_Task statement_
Every line below between the one holding "Ketegangan di plomatik kembali meningkat" and the one holding "relawan kemanusiaan serta", inclusive, should be copied exactly, and no other line.

_Stored data entries_
————
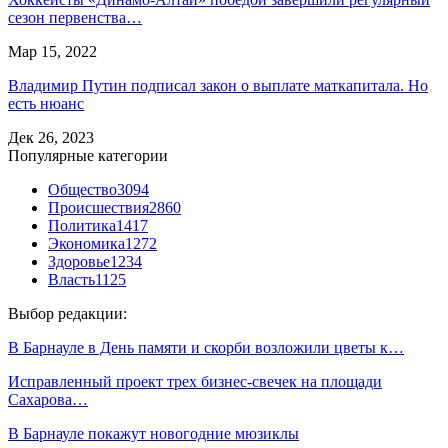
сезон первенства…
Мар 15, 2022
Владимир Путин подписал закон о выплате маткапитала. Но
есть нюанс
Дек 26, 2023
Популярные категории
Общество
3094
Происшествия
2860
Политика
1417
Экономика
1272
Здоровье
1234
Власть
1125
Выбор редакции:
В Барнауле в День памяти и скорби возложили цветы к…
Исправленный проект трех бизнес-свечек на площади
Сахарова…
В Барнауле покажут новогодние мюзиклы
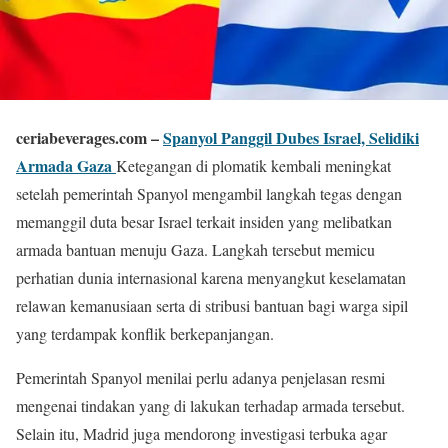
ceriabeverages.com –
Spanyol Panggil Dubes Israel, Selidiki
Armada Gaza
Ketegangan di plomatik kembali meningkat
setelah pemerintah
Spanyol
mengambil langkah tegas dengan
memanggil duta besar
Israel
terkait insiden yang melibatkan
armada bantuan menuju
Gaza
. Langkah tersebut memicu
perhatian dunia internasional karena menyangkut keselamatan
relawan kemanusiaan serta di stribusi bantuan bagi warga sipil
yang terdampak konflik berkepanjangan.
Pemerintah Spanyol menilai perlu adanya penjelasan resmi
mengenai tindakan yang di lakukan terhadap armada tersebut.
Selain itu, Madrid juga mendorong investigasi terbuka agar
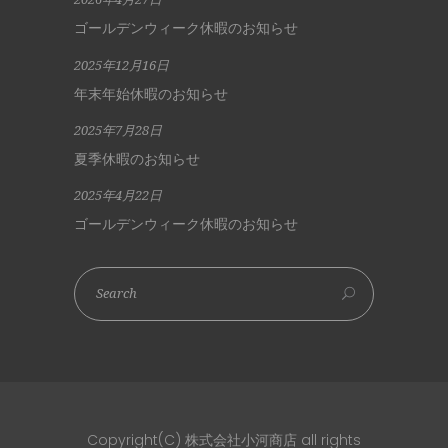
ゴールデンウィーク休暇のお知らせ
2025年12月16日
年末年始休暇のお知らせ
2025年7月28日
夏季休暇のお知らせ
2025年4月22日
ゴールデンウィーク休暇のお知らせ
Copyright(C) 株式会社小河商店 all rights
————
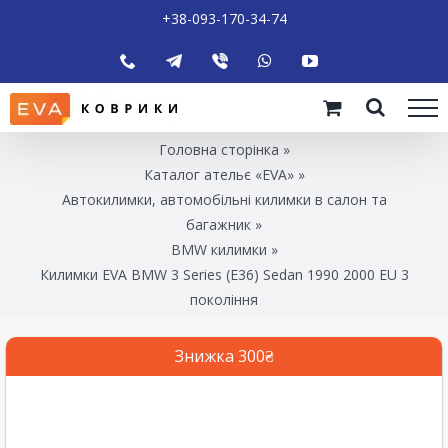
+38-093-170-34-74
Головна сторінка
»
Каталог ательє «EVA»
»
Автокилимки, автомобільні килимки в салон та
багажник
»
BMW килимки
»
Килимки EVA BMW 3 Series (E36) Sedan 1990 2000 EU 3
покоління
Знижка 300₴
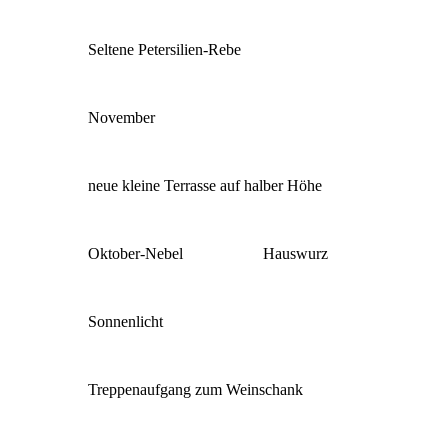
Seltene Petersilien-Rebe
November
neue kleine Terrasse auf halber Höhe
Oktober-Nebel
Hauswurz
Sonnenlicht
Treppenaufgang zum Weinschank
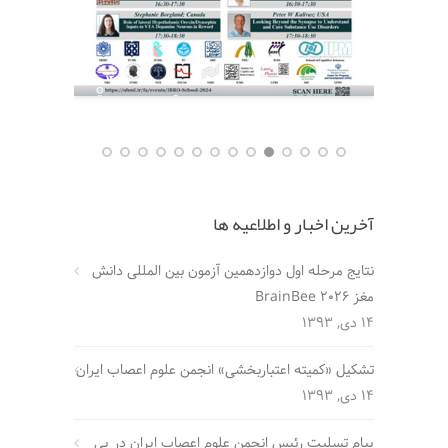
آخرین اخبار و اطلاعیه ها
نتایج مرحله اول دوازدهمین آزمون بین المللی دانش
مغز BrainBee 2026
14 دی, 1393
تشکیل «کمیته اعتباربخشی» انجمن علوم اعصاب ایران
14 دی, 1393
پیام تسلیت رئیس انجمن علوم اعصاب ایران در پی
————
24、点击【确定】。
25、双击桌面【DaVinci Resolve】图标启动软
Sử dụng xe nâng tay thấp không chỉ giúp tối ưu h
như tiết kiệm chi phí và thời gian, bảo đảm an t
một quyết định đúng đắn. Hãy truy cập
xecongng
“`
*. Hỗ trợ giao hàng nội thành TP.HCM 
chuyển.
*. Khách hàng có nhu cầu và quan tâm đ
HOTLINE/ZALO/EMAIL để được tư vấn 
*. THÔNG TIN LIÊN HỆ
————
_Answer to the problem_
Ketegangan di plomatik kembali meningkat
setelah pemerintah
Spanyol
mengambil langkah tegas dengan
memanggil duta besar
Israel
terkait insiden yang melibatkan
armada bantuan menuju
Gaza
. Langkah tersebut memicu
perhatian dunia internasional karena menyangkut keselamatan
relawan kemanusiaan serta di stribusi bantuan bagi warga sipil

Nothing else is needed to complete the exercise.